=== Record extracts ===
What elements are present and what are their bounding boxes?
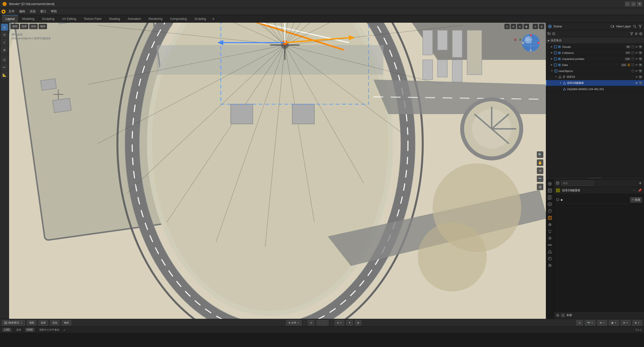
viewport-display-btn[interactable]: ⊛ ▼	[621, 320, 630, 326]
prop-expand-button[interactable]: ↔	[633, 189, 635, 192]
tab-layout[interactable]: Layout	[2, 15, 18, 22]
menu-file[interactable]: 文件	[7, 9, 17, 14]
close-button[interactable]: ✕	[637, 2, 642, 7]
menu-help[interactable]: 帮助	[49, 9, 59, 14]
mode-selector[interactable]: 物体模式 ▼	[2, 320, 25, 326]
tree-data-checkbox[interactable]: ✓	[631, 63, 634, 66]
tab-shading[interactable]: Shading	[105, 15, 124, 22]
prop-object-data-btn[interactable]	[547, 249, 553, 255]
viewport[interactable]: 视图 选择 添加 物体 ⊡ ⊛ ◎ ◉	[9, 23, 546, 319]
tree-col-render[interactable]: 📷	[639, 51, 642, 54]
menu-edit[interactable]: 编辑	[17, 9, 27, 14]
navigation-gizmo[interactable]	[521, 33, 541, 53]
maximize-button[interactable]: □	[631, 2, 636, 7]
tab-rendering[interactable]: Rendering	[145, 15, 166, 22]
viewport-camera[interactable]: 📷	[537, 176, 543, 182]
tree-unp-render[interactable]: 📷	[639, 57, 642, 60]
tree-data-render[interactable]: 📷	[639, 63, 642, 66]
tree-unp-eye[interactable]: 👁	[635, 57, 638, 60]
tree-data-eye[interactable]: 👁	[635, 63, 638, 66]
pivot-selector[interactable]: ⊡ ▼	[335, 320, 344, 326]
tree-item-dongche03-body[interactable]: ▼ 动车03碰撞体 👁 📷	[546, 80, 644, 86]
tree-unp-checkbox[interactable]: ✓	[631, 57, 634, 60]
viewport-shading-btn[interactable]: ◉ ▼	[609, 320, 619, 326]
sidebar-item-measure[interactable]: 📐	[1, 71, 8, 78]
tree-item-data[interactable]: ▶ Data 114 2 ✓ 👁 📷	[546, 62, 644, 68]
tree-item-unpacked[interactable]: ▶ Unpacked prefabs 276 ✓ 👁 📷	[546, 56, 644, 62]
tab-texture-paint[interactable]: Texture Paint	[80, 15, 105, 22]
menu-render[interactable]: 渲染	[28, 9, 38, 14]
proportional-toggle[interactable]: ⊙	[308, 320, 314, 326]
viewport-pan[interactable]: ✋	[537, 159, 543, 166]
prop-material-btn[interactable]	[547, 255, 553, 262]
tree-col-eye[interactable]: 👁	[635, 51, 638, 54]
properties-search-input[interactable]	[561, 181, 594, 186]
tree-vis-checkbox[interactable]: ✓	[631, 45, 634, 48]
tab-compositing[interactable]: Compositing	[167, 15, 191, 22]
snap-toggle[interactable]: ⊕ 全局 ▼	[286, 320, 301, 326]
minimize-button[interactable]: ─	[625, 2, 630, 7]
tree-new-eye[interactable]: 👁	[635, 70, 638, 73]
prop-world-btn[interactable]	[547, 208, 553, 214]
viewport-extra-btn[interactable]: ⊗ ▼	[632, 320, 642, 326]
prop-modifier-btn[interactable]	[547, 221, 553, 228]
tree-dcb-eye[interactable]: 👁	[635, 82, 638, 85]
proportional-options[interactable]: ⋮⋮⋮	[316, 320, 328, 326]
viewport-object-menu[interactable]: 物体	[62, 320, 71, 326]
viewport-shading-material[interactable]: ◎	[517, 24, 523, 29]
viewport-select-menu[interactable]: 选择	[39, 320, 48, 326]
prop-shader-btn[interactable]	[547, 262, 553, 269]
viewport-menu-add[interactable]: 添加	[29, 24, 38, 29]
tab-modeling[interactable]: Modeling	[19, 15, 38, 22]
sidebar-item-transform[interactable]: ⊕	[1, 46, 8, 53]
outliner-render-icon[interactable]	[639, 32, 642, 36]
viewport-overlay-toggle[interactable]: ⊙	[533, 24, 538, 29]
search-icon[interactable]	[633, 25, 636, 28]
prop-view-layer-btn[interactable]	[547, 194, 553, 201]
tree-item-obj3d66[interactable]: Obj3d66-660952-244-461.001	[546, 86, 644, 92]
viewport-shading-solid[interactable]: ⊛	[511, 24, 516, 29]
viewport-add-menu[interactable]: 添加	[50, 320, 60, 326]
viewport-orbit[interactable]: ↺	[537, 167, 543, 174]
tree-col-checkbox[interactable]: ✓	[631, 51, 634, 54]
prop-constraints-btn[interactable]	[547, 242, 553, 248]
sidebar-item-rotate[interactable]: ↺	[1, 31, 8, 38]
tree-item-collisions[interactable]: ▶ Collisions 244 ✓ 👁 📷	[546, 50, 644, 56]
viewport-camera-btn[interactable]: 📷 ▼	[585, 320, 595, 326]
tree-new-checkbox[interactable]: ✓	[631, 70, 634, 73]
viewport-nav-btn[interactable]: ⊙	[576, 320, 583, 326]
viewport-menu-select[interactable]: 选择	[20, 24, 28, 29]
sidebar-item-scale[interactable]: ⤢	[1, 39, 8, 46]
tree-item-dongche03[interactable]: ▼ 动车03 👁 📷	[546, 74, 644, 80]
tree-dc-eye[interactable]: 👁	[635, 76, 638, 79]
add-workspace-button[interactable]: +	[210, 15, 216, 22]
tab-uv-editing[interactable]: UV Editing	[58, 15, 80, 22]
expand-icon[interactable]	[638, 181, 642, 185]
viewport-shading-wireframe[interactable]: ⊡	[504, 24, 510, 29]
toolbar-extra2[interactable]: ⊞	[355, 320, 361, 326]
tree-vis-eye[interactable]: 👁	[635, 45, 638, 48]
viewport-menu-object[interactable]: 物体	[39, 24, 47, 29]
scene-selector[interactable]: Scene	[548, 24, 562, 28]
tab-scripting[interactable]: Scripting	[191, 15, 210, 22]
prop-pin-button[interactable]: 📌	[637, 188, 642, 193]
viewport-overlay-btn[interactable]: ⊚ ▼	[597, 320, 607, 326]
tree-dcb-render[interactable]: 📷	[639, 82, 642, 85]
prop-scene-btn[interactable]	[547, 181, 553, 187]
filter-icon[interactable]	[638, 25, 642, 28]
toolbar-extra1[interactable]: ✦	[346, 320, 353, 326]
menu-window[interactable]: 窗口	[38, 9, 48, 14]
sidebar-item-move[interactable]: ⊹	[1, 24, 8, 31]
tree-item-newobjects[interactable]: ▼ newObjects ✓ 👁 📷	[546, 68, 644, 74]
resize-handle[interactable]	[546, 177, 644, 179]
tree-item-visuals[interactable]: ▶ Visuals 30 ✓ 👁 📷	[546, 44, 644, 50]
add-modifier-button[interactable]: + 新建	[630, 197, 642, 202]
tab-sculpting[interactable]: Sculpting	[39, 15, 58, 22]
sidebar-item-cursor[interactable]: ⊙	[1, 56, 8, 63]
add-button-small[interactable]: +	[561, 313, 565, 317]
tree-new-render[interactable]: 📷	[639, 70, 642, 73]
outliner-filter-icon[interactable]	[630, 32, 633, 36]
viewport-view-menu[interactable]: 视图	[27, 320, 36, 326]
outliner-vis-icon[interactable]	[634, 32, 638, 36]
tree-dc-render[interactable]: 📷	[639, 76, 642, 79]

=== Task prompt ===
Each record above should come back exactly the same, only without its pictures.

=== Output below ===
What elements are present and what are their bounding boxes?
viewport-display-btn[interactable]: ⊛ ▼	[621, 320, 630, 326]
prop-expand-button[interactable]: ↔	[633, 189, 635, 192]
tab-layout[interactable]: Layout	[2, 15, 18, 22]
menu-file[interactable]: 文件	[7, 9, 17, 14]
close-button[interactable]: ✕	[637, 2, 642, 7]
menu-help[interactable]: 帮助	[49, 9, 59, 14]
mode-selector[interactable]: 物体模式 ▼	[2, 320, 25, 326]
tree-data-checkbox[interactable]: ✓	[631, 63, 634, 66]
tab-shading[interactable]: Shading	[105, 15, 124, 22]
prop-object-data-btn[interactable]	[547, 249, 553, 255]
viewport[interactable]: 视图 选择 添加 物体 ⊡ ⊛ ◎ ◉	[9, 23, 546, 319]
tree-col-render[interactable]: 📷	[639, 51, 642, 54]
menu-edit[interactable]: 编辑	[17, 9, 27, 14]
navigation-gizmo[interactable]	[521, 33, 541, 53]
maximize-button[interactable]: □	[631, 2, 636, 7]
tab-rendering[interactable]: Rendering	[145, 15, 166, 22]
viewport-camera[interactable]: 📷	[537, 176, 543, 182]
tree-unp-render[interactable]: 📷	[639, 57, 642, 60]
tree-data-render[interactable]: 📷	[639, 63, 642, 66]
tree-unp-eye[interactable]: 👁	[635, 57, 638, 60]
tree-data-eye[interactable]: 👁	[635, 63, 638, 66]
pivot-selector[interactable]: ⊡ ▼	[335, 320, 344, 326]
tree-item-dongche03-body[interactable]: ▼ 动车03碰撞体 👁 📷	[546, 80, 644, 86]
tree-unp-checkbox[interactable]: ✓	[631, 57, 634, 60]
viewport-shading-btn[interactable]: ◉ ▼	[609, 320, 619, 326]
sidebar-item-measure[interactable]: 📐	[1, 71, 8, 78]
tree-item-data[interactable]: ▶ Data 114 2 ✓ 👁 📷	[546, 62, 644, 68]
tree-item-unpacked[interactable]: ▶ Unpacked prefabs 276 ✓ 👁 📷	[546, 56, 644, 62]
tab-texture-paint[interactable]: Texture Paint	[80, 15, 105, 22]
menu-render[interactable]: 渲染	[28, 9, 38, 14]
proportional-toggle[interactable]: ⊙	[308, 320, 314, 326]
viewport-pan[interactable]: ✋	[537, 159, 543, 166]
prop-material-btn[interactable]	[547, 255, 553, 262]
tree-col-eye[interactable]: 👁	[635, 51, 638, 54]
properties-search-input[interactable]	[561, 181, 594, 186]
tree-vis-checkbox[interactable]: ✓	[631, 45, 634, 48]
tab-compositing[interactable]: Compositing	[167, 15, 191, 22]
snap-toggle[interactable]: ⊕ 全局 ▼	[286, 320, 301, 326]
minimize-button[interactable]: ─	[625, 2, 630, 7]
tree-new-eye[interactable]: 👁	[635, 70, 638, 73]
prop-world-btn[interactable]	[547, 208, 553, 214]
viewport-extra-btn[interactable]: ⊗ ▼	[632, 320, 642, 326]
prop-modifier-btn[interactable]	[547, 221, 553, 228]
tree-dcb-eye[interactable]: 👁	[635, 82, 638, 85]
proportional-options[interactable]: ⋮⋮⋮	[316, 320, 328, 326]
viewport-object-menu[interactable]: 物体	[62, 320, 71, 326]
viewport-shading-material[interactable]: ◎	[517, 24, 523, 29]
viewport-select-menu[interactable]: 选择	[39, 320, 48, 326]
prop-shader-btn[interactable]	[547, 262, 553, 269]
viewport-menu-add[interactable]: 添加	[29, 24, 38, 29]
tab-modeling[interactable]: Modeling	[19, 15, 38, 22]
sidebar-item-transform[interactable]: ⊕	[1, 46, 8, 53]
outliner-render-icon[interactable]	[639, 32, 642, 36]
viewport-overlay-toggle[interactable]: ⊙	[533, 24, 538, 29]
search-icon[interactable]	[633, 25, 636, 28]
prop-view-layer-btn[interactable]	[547, 194, 553, 201]
tree-item-obj3d66[interactable]: Obj3d66-660952-244-461.001	[546, 86, 644, 92]
viewport-shading-solid[interactable]: ⊛	[511, 24, 516, 29]
viewport-add-menu[interactable]: 添加	[50, 320, 60, 326]
viewport-orbit[interactable]: ↺	[537, 167, 543, 174]
tree-col-checkbox[interactable]: ✓	[631, 51, 634, 54]
prop-constraints-btn[interactable]	[547, 242, 553, 248]
sidebar-item-rotate[interactable]: ↺	[1, 31, 8, 38]
tree-item-collisions[interactable]: ▶ Collisions 244 ✓ 👁 📷	[546, 50, 644, 56]
viewport-camera-btn[interactable]: 📷 ▼	[585, 320, 595, 326]
tree-new-checkbox[interactable]: ✓	[631, 70, 634, 73]
viewport-nav-btn[interactable]: ⊙	[576, 320, 583, 326]
viewport-menu-select[interactable]: 选择	[20, 24, 28, 29]
sidebar-item-scale[interactable]: ⤢	[1, 39, 8, 46]
tree-item-dongche03[interactable]: ▼ 动车03 👁 📷	[546, 74, 644, 80]
tree-dc-eye[interactable]: 👁	[635, 76, 638, 79]
add-workspace-button[interactable]: +	[210, 15, 216, 22]
tab-uv-editing[interactable]: UV Editing	[58, 15, 80, 22]
expand-icon[interactable]	[638, 181, 642, 185]
viewport-shading-wireframe[interactable]: ⊡	[504, 24, 510, 29]
toolbar-extra2[interactable]: ⊞	[355, 320, 361, 326]
tree-vis-eye[interactable]: 👁	[635, 45, 638, 48]
viewport-menu-object[interactable]: 物体	[39, 24, 47, 29]
scene-selector[interactable]: Scene	[548, 24, 562, 28]
tab-scripting[interactable]: Scripting	[191, 15, 210, 22]
prop-pin-button[interactable]: 📌	[637, 188, 642, 193]
viewport-overlay-btn[interactable]: ⊚ ▼	[597, 320, 607, 326]
tree-dcb-render[interactable]: 📷	[639, 82, 642, 85]
prop-scene-btn[interactable]	[547, 181, 553, 187]
filter-icon[interactable]	[638, 25, 642, 28]
toolbar-extra1[interactable]: ✦	[346, 320, 353, 326]
menu-window[interactable]: 窗口	[38, 9, 48, 14]
sidebar-item-move[interactable]: ⊹	[1, 24, 8, 31]
tree-item-newobjects[interactable]: ▼ newObjects ✓ 👁 📷	[546, 68, 644, 74]
resize-handle[interactable]	[546, 177, 644, 179]
tree-item-visuals[interactable]: ▶ Visuals 30 ✓ 👁 📷	[546, 44, 644, 50]
add-modifier-button[interactable]: + 新建	[630, 197, 642, 202]
tab-sculpting[interactable]: Sculpting	[39, 15, 58, 22]
sidebar-item-cursor[interactable]: ⊙	[1, 56, 8, 63]
add-button-small[interactable]: +	[561, 313, 565, 317]
tree-new-render[interactable]: 📷	[639, 70, 642, 73]
outliner-filter-icon[interactable]	[630, 32, 633, 36]
viewport-view-menu[interactable]: 视图	[27, 320, 36, 326]
outliner-vis-icon[interactable]	[634, 32, 638, 36]
tree-dc-render[interactable]: 📷	[639, 76, 642, 79]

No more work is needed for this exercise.